(Document understanding data)
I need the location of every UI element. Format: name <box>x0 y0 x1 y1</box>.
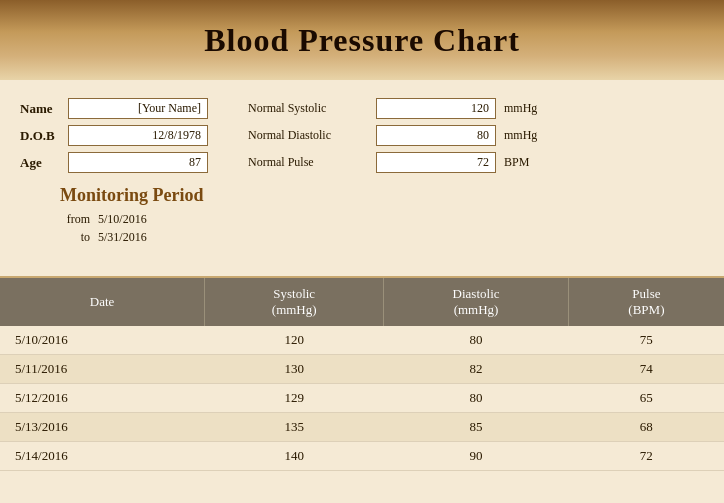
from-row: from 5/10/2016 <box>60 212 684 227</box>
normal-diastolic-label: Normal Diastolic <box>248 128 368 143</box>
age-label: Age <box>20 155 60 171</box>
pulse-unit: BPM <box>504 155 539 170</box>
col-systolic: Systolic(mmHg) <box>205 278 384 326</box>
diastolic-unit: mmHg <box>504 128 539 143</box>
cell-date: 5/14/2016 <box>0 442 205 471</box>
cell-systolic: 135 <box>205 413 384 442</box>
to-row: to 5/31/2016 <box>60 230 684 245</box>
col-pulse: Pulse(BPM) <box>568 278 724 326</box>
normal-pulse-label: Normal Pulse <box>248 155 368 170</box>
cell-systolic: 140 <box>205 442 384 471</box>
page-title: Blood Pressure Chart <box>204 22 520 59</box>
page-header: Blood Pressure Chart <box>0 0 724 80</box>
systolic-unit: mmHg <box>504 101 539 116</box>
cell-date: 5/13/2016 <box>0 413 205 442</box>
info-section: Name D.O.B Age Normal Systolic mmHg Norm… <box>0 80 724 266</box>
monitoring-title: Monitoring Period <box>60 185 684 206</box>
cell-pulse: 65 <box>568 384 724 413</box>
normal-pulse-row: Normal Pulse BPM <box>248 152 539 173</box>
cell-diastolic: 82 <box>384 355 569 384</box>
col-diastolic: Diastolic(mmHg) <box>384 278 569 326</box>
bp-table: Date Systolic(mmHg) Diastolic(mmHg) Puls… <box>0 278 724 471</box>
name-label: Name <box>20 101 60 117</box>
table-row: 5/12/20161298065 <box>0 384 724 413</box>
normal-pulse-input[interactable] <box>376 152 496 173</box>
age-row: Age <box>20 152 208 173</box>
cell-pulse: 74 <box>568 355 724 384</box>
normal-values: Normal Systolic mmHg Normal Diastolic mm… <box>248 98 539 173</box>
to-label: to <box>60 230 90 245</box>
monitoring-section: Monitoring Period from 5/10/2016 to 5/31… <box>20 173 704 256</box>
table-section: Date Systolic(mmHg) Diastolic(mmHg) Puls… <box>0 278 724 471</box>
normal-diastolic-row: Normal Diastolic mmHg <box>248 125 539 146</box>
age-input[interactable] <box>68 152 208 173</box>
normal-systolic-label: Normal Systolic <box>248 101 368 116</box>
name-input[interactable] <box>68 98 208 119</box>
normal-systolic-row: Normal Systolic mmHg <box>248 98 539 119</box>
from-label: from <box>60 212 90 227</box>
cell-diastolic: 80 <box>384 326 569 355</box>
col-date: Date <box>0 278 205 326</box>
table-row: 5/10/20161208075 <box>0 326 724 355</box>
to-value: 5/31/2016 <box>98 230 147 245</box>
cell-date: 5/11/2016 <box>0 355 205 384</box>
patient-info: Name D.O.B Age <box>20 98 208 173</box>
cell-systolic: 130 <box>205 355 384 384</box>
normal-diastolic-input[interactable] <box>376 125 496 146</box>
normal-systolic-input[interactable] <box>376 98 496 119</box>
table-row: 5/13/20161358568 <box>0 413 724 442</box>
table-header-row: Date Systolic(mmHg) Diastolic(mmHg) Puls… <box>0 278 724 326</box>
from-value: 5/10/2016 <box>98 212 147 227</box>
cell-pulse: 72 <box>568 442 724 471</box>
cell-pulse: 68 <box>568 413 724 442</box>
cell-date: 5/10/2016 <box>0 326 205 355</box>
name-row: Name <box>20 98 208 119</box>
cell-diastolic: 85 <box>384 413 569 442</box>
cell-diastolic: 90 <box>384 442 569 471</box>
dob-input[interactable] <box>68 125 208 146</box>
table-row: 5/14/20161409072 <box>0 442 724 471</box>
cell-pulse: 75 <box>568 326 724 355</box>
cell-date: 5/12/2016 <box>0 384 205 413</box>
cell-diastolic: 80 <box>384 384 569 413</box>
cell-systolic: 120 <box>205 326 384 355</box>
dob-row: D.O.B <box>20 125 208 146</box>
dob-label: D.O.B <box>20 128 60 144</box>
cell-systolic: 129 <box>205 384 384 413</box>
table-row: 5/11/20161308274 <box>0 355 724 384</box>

* _Exercise_: Above are records with pictures; repeat the records exactly and leave the pictures out.

* _Written solution_:
I need the location of every UI element. Format: name <box>x0 y0 x1 y1</box>.
from-row: from 5/10/2016 <box>60 212 684 227</box>
normal-diastolic-label: Normal Diastolic <box>248 128 368 143</box>
age-label: Age <box>20 155 60 171</box>
pulse-unit: BPM <box>504 155 539 170</box>
col-systolic: Systolic(mmHg) <box>205 278 384 326</box>
diastolic-unit: mmHg <box>504 128 539 143</box>
cell-date: 5/14/2016 <box>0 442 205 471</box>
cell-systolic: 135 <box>205 413 384 442</box>
to-row: to 5/31/2016 <box>60 230 684 245</box>
col-pulse: Pulse(BPM) <box>568 278 724 326</box>
normal-pulse-label: Normal Pulse <box>248 155 368 170</box>
cell-systolic: 140 <box>205 442 384 471</box>
page-title: Blood Pressure Chart <box>204 22 520 59</box>
page-header: Blood Pressure Chart <box>0 0 724 80</box>
systolic-unit: mmHg <box>504 101 539 116</box>
cell-date: 5/13/2016 <box>0 413 205 442</box>
info-section: Name D.O.B Age Normal Systolic mmHg Norm… <box>0 80 724 266</box>
monitoring-title: Monitoring Period <box>60 185 684 206</box>
cell-pulse: 65 <box>568 384 724 413</box>
normal-pulse-row: Normal Pulse BPM <box>248 152 539 173</box>
cell-diastolic: 82 <box>384 355 569 384</box>
col-diastolic: Diastolic(mmHg) <box>384 278 569 326</box>
bp-table: Date Systolic(mmHg) Diastolic(mmHg) Puls… <box>0 278 724 471</box>
name-label: Name <box>20 101 60 117</box>
table-row: 5/12/20161298065 <box>0 384 724 413</box>
normal-pulse-input[interactable] <box>376 152 496 173</box>
age-row: Age <box>20 152 208 173</box>
cell-pulse: 74 <box>568 355 724 384</box>
normal-values: Normal Systolic mmHg Normal Diastolic mm… <box>248 98 539 173</box>
to-label: to <box>60 230 90 245</box>
monitoring-section: Monitoring Period from 5/10/2016 to 5/31… <box>20 173 704 256</box>
table-section: Date Systolic(mmHg) Diastolic(mmHg) Puls… <box>0 278 724 471</box>
normal-diastolic-row: Normal Diastolic mmHg <box>248 125 539 146</box>
age-input[interactable] <box>68 152 208 173</box>
normal-systolic-label: Normal Systolic <box>248 101 368 116</box>
name-input[interactable] <box>68 98 208 119</box>
normal-systolic-row: Normal Systolic mmHg <box>248 98 539 119</box>
from-label: from <box>60 212 90 227</box>
cell-diastolic: 80 <box>384 326 569 355</box>
col-date: Date <box>0 278 205 326</box>
table-row: 5/10/20161208075 <box>0 326 724 355</box>
to-value: 5/31/2016 <box>98 230 147 245</box>
cell-date: 5/11/2016 <box>0 355 205 384</box>
patient-info: Name D.O.B Age <box>20 98 208 173</box>
cell-systolic: 130 <box>205 355 384 384</box>
normal-diastolic-input[interactable] <box>376 125 496 146</box>
normal-systolic-input[interactable] <box>376 98 496 119</box>
table-row: 5/13/20161358568 <box>0 413 724 442</box>
table-header-row: Date Systolic(mmHg) Diastolic(mmHg) Puls… <box>0 278 724 326</box>
from-value: 5/10/2016 <box>98 212 147 227</box>
cell-pulse: 72 <box>568 442 724 471</box>
cell-pulse: 68 <box>568 413 724 442</box>
cell-date: 5/10/2016 <box>0 326 205 355</box>
name-row: Name <box>20 98 208 119</box>
cell-diastolic: 85 <box>384 413 569 442</box>
cell-diastolic: 90 <box>384 442 569 471</box>
dob-input[interactable] <box>68 125 208 146</box>
table-row: 5/14/20161409072 <box>0 442 724 471</box>
cell-pulse: 75 <box>568 326 724 355</box>
cell-date: 5/12/2016 <box>0 384 205 413</box>
cell-diastolic: 80 <box>384 384 569 413</box>
cell-systolic: 120 <box>205 326 384 355</box>
dob-row: D.O.B <box>20 125 208 146</box>
dob-label: D.O.B <box>20 128 60 144</box>
cell-systolic: 129 <box>205 384 384 413</box>
table-row: 5/11/20161308274 <box>0 355 724 384</box>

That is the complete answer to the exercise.